MELBOURNE, Australia -- An hour after falling to Hyeon Chung in the Australian Open quarterfinals on Wednesday, Tennys Sandgren addressed the media with a prepared statement about the scrutiny some of his social media activity has recently received.
Sandgren read his statement quietly off his phone.
"You seek to put people in these little boxes so that you can order the world in your already assumed preconceived ideas," his statement read. "You strip away any individuality for the sake of demonizing by way of the collective.
"With a handful of follows and some likes on Twitter, my fate has been sealed in your minds. To write an edgy story, to create sensationalist coverage, there are a few lengths you wouldn't go to mark me as the man you desperately want me to be."
Ranked No. 97, Sandgren had become the Cinderella story of these Australian Open championships. He came into Melbourne with an 0-2 career record in Grand Slam play and had spent the majority of his time on tour playing in lower-level Challenger events.
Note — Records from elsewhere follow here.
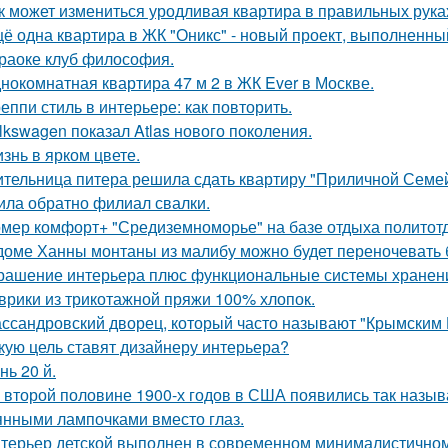
к может измениться уродливая квартира в правильных рука
ё одна квартира в ЖК "Оникс" - новый проект, выполненны
раоке клуб философия.
нокомнатная квартира 47 м 2 в ЖК Ever в Москве.
еппи стиль в интерьере: как повторить.
lkswagen показал Atlas нового поколения.
знь в ярком цвете.
тельница питера решила сдать квартиру "Приличной Семейн
ила обратно филиал свалки.
мер комфорт+ "Средиземноморье" на базе отдыха политотд
доме Ханны монтаны из малибу можно будет переночевать 
рашение интерьера плюс функциональные системы хранен
врики из трикотажной пряжи 100% хлопок.
ссандровский дворец, который часто называют "Крымским 
кую цель ставят дизайнеру интерьера?
нь 20 й.
 второй половине 1900-х годов в США появились так называ
янными лампочками вместо глаз.
терьер детской выполнен в современном минималистичном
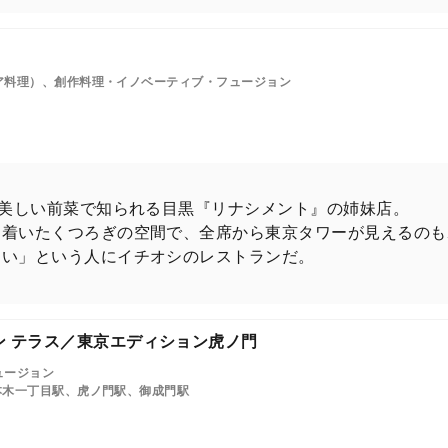
ア料理）、創作料理・イノベーティブ・フュージョン
の美しい前菜で知られる目黒『リナシメント』の姉妹店。
ち着いたくつろぎの空間で、全席から東京タワーが見えるのも
たい」という人にイチオシのレストランだ。
デン テラス／東京エディション虎ノ門
ュージョン
本木一丁目駅、虎ノ門駅、御成門駅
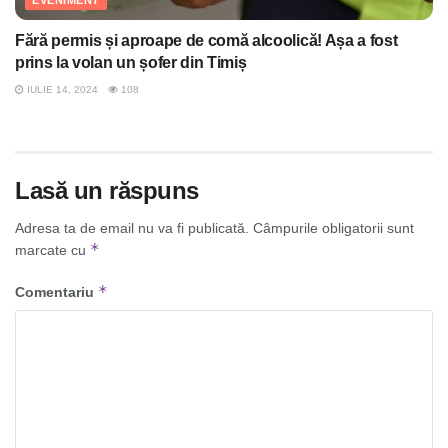
EVENIMENT
Fără permis și aproape de comă alcoolică! Așa a fost
prins la volan un șofer din Timiș
IULIE 14, 2024
108
Lasă un răspuns
Adresa ta de email nu va fi publicată.
Câmpurile obligatorii sunt
*
marcate cu
*
Comentariu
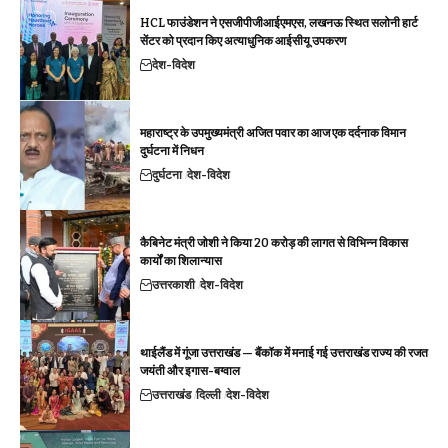
HCL फाउंडेशन ने एसजीपीजीआईएमएस, लखनऊ स्थित सलोनी हार्ट
सेंटर को प्रदान किए अत्याधुनिक आईसीयू उपकरण
देश-विदेश
महाराष्ट्र के उपमुख्यमंत्री अजित पवार का आज एक दर्दनाक विमान
दुर्घटना में निधन
दुर्घटना
देश-विदेश
कैबिनेट मंत्री जोशी ने किया 20 करोड़ की लागत से विभिन्न विकास
कार्यों का शिलान्यास
उत्तरकाशी
देश-विदेश
थाईलैंड में गूंजा उत्तराखंड — बैंकॉक में मनाई गई उत्तराखंड राज्य की रजत
जयंती और इगास-बग्वाल
उत्तराखंड
दिल्ली
देश-विदेश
On Monday, he upset world No. 5 Dominic Thiem in five sets, but the feel-good story quickly turned sour when he was asked about some of his Twitter posts, which appeared to link him to alt-right ideologies. Sandgren, 26, quickly dismissed any allegiance, telling the media that who he follows on Twitter doesn't matter and that the "information you see doesn't dictate what you think or believe."
Sandgren subsequently deleted years' worth of tweets for what he hoped would be a "clean start." When asked about his views Tuesday in an interview with ESPN, Sandgren said, "[It's] not really specific 'alt-right' content that I deem of value. I think that's very incorrect, and I don't find information like that to be of value or to hold on to any of those things."
On Wednesday, when pressed to respond to his opening statement, Sandgren appeared annoyed.
"This stopped being about tennis," he said. "I was fine talking about tennis. I'm fine talking about a lot of things. But, you know, I feel like this has gone very far away from the tennis."
Sandgren said he will continue to grow and become the person he wants to be, while also working hard to improve his tennis game.
"It's not easy to come off some big wins, biggest wins of my career, crazy stages, like quarterfinals of a Slam," Sandgren said. "That's crazy to me. And to deal with the stuff off the court as well."